= HOW TO COMPLETE THIS TASK =
Do any lines in the data below contain "запишување"? If so, copy every one of them.

── LISTED RECORDS ──

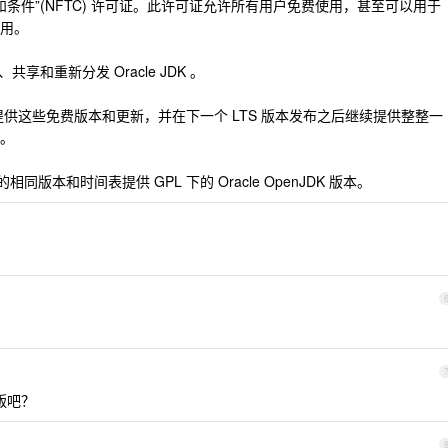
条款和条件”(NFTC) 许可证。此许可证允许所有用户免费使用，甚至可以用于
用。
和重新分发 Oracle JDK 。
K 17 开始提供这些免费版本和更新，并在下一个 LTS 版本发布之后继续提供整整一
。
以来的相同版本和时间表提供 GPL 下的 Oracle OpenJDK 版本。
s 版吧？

───
── LISTED RECORDS ──

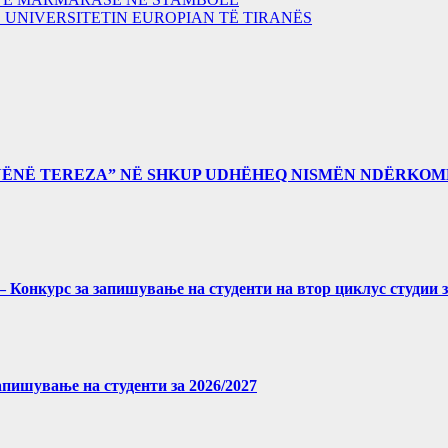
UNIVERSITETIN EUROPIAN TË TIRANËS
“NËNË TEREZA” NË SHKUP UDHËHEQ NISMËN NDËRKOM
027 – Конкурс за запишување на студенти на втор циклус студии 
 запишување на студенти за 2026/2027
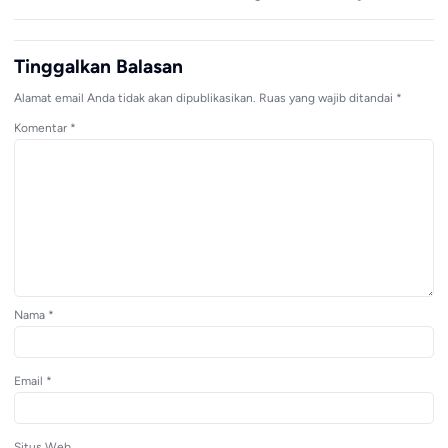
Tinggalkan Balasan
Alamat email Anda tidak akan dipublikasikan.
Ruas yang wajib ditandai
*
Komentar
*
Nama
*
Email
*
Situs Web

───
── LISTED RECORDS ──

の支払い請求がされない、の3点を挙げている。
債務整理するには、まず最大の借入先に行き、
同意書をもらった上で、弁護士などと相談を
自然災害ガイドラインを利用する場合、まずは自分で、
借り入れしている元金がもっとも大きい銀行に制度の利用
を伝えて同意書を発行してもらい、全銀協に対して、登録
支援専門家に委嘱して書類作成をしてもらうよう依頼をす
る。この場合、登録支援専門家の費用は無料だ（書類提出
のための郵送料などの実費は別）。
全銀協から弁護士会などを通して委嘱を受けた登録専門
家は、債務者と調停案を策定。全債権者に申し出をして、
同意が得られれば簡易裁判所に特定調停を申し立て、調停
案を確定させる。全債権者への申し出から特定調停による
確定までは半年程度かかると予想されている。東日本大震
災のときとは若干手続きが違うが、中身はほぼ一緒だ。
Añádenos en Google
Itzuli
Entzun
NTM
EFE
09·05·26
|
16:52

───

= RESULT BELOW =
027 – Конкурс за запишување на студенти на втор циклус студии 
 запишување на студенти за 2026/2027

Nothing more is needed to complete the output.